I understand the point you're making. Believe me.

But I'll say it again. Analysis searches on reverse interlinears will never return 100% accurate results because of the way reverse-interlinears work, and because of the limitations inherent in searching them. They are not intended to return 100% accurate results, for that use original language texts. It's a known limitation that we've all got to live with.

See this quote from Bradley:

Morph Search analysis is designed to work on an original language resource. Running it on a reverse interlinear will work for the most part, but you will get unexpected output from the locations where multiple Hebrew (or Greek) words are translated by one English word (or by a phrase, idiomatically).

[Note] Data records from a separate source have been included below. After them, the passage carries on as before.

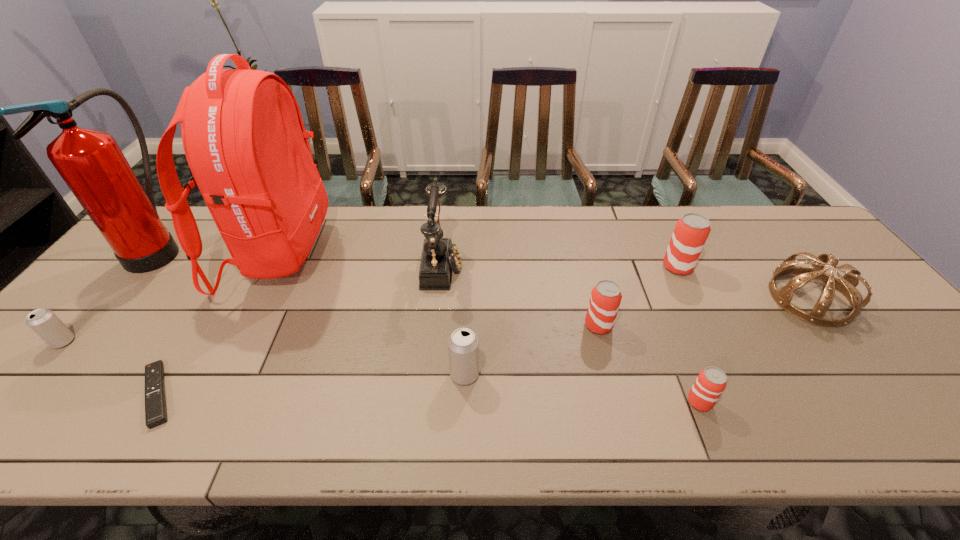 Locate an element on the screen. This screenshot has height=540, width=960. beer can present at the near edge is located at coordinates (711, 382).

Find the location of a particular element. This screenshot has width=960, height=540. remote control that is positioned at the near edge is located at coordinates (155, 403).

Where is `fire extinguisher at the left edge`? The height and width of the screenshot is (540, 960). fire extinguisher at the left edge is located at coordinates (91, 163).

Locate an element on the screen. This screenshot has height=540, width=960. beer can that is at the left edge is located at coordinates (44, 322).

Where is `object present at the right edge`? This screenshot has width=960, height=540. object present at the right edge is located at coordinates (846, 285).

At what (x,y) coordinates should I click in order to perform the action: click on object that is at the far left corner. Please return your answer as a coordinate pair (x, y). This screenshot has height=540, width=960. Looking at the image, I should click on (91, 163).

In the image, there is a desktop. Where is `free space at the far edge`? free space at the far edge is located at coordinates [488, 210].

Image resolution: width=960 pixels, height=540 pixels. I want to click on vacant space at the near edge of the desktop, so click(x=265, y=426).

The width and height of the screenshot is (960, 540). What are the coordinates of `blank space at the right edge of the desktop` in the screenshot? It's located at tap(870, 331).

Find the location of a particular element. vacant space at the far right corner of the desktop is located at coordinates (780, 219). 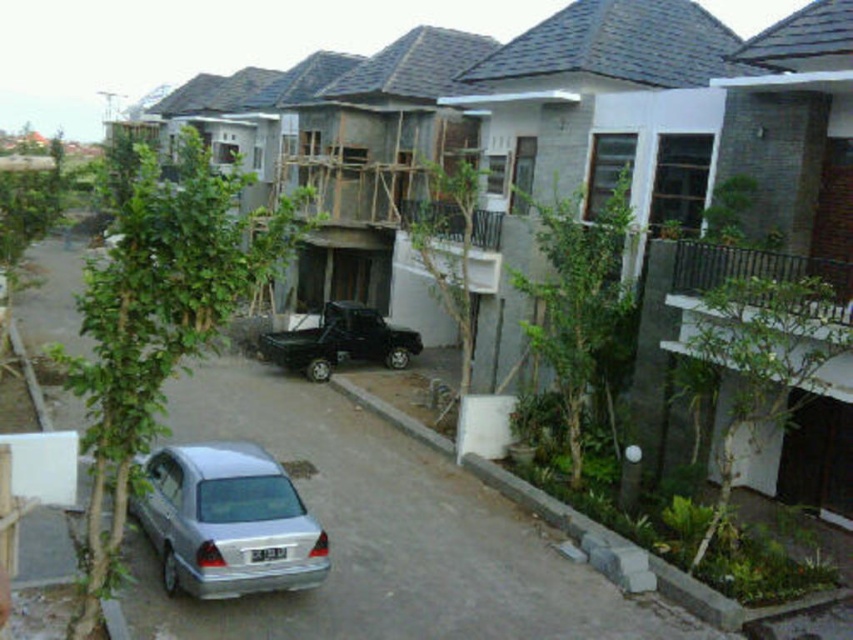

And read this discussion: https://community.logos.com/forums/p/67304/469075.aspx#469075 (particularly Bradley's comments below mine).

Bradley Grainger (Logos)

https://community.logos.com/discussion/comment/853361#Comment_853361

But I searched for batach, then looked for the sense for batach, yet it still shows me a sense for le.

This is because you're searching the Hebrew text as it is aligned to an English translation. The granularity of the results is controlled by the alignment units in the RI; when multiple lemmas are aligned to a single English word/phrase, all the information from those lemmas will be mixed together into the Analysis grid.

It seems like what you want to do is: find all instances of a root (in the Hebrew), group them by sense, and only then, align to the English. This is an good feature suggestion for the Analysis grid (i.e., search in LHB then add one or more "Translation" columns after the search has run, similar to adding parallel resources in the "Verses" view of Bible Search) but is not currently supported.

Francis

https://community.logos.com/discussion/comment/853361#Comment_853361

I noted also that in your suggestion, you reversed the order when you substituted Result for Sense (you have Result-Resource instead of Resource-Result). In the latter case, the problem is the same: there are 52 hits in the ESV in Psalms when sorted only by Resource, but 59 when sorted by Resource-Result (the definite article is counted as a hit). In the following example, Ps 125:1 in the NASB, the definite article is translated as "those" in the interlinear. In fact, right-clicking on "trust" in the English text only links it to the root with no mention of the article at all. Why it appears as a "result" in the analysis I still cannot fathom:

EDIT: I posted this before I saw your replies Mark and Bradley. I cannot say that they completely solve it for me. Perhaps the simplest answer is as Mark puts it "a limitation inherent to how the reverse interlinear works" which accept them as they are designed.

Bradley Grainger (Logos)

https://community.logos.com/discussion/comment/853366#Comment_853366

Why it appears as a "result" in the analysis I still cannot fathom:

The result in the grid you're showing in the screenshot is from the ESV or NRSV, not the NASB. If you look at one of those translations, you'll see that both lemmas are aligned to a single unit "Those who trust", which is why they both appear in the grid.

Perhaps the simplest answer is as Mark puts it "a limitation inherent to how the reverse interlinear works" which accept them as they are designed.

Yes, this is how searching in reverse interlinears works.

Francis

https://community.logos.com/discussion/comment/853370#Comment_853370

The result in the grid you're showing in the screenshot is from the ESV or NRSV, not the NASB.

Right, since I was under a specific resource, I assumed the link would open in it when I clicked on it but it used my default English Bible instead, and then I thought it must have been under that resource. My mistake here. It does bring up the question of consistency again though: why is "those who trust" (the exact same English rendering for the exact same Hebrew underlying text) one unit in ESV but not in the NASB?